In fact, we are currently seeing growing inflows into ETF savings plans, particularly among independent investors – which shows that access to the capital market has long since become a reality for many savers. Nevertheless, our study shows that a large part of the population remains cautious when it comes to saving in securities. There are many reasons for this: often, people lack the necessary knowledge about the opportunities and functioning of ETFs and savings plans, and there is still uncertainty about how to deal with financial markets. This is precisely where we see a key task: we want to strengthen financial education in the long term and encourage savers to take on the role of investors. Our goal is to break down barriers, impart knowledge, and facilitate the transition from traditional saving to targeted investing.
Do you see regional differences in the investment behavior of Swiss customers?
Yes, there are definitely differences in the investment behavior of Swiss investors. The different language regions reflect cultural influences, different traditions of saving and investing, and, in some cases, diverging risk appetites. However, the basic rule is that interest in the capital market is growing across all regions, but individual approaches, information needs, and confidence in new investment concepts can vary significantly depending on the region.
What approaches should be pursued to make the credo “investing is the new saving” more appealing to potential customers?

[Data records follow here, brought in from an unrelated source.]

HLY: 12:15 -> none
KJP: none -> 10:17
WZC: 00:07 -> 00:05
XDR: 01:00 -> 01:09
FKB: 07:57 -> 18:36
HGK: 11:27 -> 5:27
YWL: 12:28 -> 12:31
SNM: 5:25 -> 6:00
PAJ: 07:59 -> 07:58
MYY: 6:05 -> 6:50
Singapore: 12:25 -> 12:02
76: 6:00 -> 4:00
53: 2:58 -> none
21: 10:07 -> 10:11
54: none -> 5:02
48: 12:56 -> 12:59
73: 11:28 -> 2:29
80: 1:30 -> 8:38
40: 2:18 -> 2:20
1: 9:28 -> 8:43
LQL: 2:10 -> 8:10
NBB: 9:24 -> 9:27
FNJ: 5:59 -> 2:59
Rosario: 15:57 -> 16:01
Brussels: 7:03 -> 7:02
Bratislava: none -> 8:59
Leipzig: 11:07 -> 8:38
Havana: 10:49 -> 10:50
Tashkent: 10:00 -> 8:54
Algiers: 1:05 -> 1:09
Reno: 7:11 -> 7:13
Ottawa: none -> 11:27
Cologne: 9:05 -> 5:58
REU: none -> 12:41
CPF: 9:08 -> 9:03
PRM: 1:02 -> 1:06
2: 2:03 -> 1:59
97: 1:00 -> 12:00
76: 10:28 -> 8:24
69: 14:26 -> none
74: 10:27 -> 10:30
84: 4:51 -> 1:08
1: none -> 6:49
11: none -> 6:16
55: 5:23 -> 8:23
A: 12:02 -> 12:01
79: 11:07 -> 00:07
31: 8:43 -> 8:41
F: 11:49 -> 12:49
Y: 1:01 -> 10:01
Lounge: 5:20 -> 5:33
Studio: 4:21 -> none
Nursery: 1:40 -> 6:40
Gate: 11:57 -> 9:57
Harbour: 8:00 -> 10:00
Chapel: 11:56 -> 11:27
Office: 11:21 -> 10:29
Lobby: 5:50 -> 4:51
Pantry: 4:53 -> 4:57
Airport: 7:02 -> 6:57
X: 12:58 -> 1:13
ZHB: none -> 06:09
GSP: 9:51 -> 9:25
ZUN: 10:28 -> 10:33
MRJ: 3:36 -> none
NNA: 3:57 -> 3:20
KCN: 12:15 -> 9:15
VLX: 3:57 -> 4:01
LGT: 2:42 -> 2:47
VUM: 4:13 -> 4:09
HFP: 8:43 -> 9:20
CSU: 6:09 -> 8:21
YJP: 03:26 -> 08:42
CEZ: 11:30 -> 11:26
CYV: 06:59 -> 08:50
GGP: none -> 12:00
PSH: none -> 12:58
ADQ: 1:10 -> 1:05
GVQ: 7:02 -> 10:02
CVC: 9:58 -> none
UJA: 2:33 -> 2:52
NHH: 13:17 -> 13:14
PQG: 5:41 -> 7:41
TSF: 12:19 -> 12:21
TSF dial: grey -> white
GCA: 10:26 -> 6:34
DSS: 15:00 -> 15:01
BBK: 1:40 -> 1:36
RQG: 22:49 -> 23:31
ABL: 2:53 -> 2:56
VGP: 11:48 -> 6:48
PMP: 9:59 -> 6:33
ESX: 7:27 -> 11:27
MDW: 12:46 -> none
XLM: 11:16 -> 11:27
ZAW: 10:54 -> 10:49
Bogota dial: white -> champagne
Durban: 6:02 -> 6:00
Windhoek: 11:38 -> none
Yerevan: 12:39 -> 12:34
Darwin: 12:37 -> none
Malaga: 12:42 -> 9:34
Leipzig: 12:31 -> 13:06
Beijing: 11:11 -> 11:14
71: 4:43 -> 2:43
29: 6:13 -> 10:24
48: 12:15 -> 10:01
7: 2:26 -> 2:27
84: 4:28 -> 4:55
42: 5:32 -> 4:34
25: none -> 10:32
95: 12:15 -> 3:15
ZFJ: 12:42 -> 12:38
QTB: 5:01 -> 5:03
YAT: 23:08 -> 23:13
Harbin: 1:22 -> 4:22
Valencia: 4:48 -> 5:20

In order to anchor the credo “investing is the new saving” more firmly in the population, it is crucial to focus on financial education – and to do so as early as possible. The basics of investing, opportunities and risks, and how securities work should be taught as early as adolescence in order to reduce inhibitions and spark interest in the capital markets. Securities savings offer clear advantages over traditional savings: the compound interest effect has an enormous impact over long periods of time, resulting from both price gains and dividend income on stocks and price increases and coupons on bonds. Many people underestimate this effect, which can contribute significantly to wealth accumulation, especially in the long term.